Mais en réalité, il y a « de grandes inégalités territoriales », observe Jérôme Martinez, chargé de la communication de Solidarité paysans. Le versement du RSA est géré par les départements. Ceux ayant délégué la gestion des dossiers à la MSA, appliquent facilement cette convention d’exception, mais certains ont choisi d’autres organismes. Ce qui rend difficile l’application uniforme de la convention signée uniquement entre la MSA et France Travail.

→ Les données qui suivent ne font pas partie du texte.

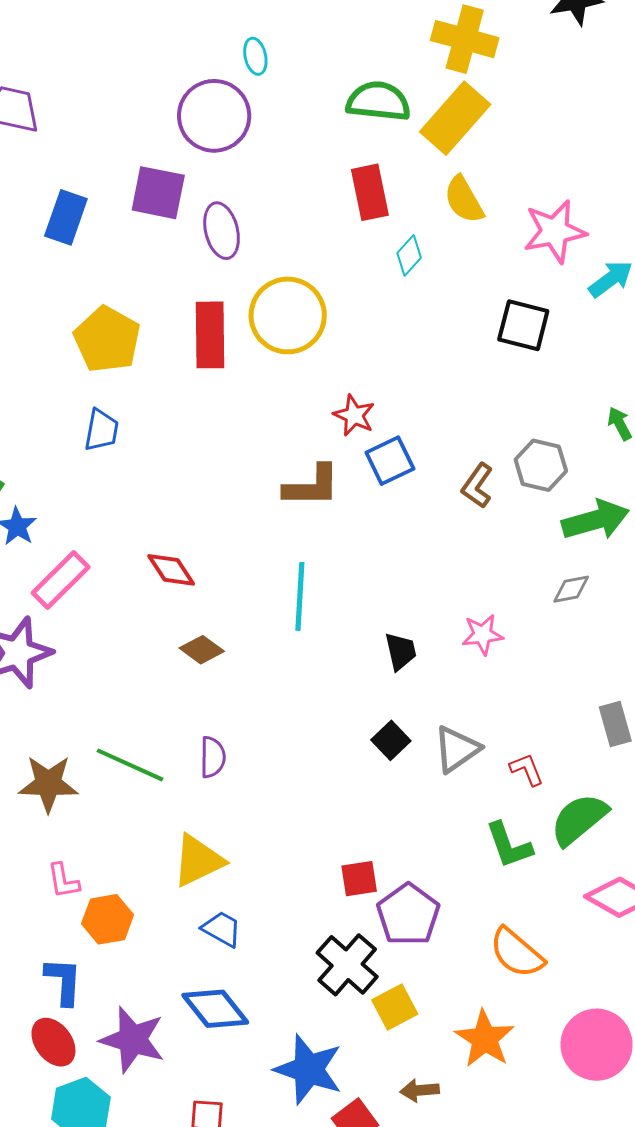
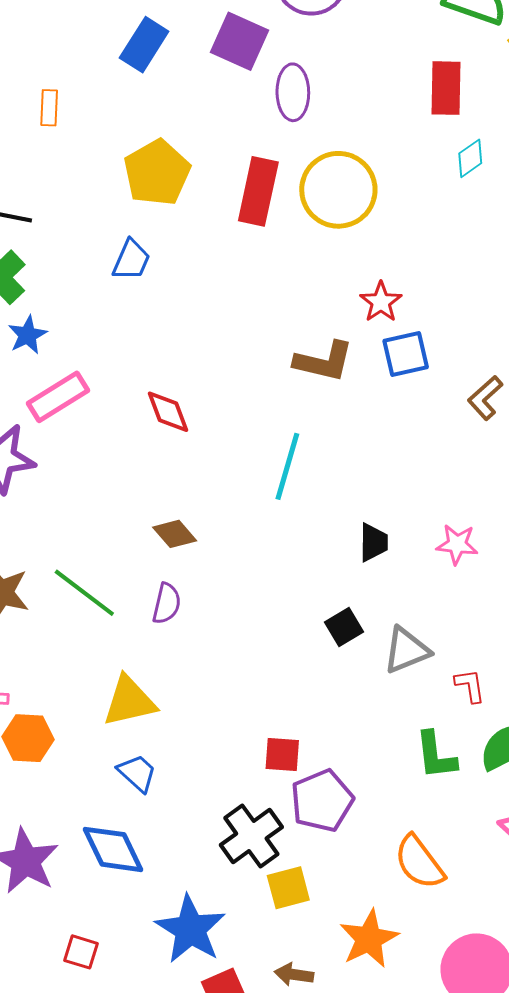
brown diamond: (202, 650) -> (175, 534), moved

Flou sur les modalités de sanction

Même sans les 15 heures d’activité obligatoire, les agriculteurs doivent assister à divers rendez-vous ou « occupations » pour bénéficier du RSA. Depuis le décret, si l’agriculteur ne s’y présente pas, il risque de perdre tout ou une partie de l’allocation. « Il y a un très grand flou sur les critères d’application des sanctions. Dans certains endroits il y a un risque de suppression à 100 % du RSA [en cas de manquement aux rendez-vous, parfois même un seul] d’autres endroits c’est 30 % du RSA… »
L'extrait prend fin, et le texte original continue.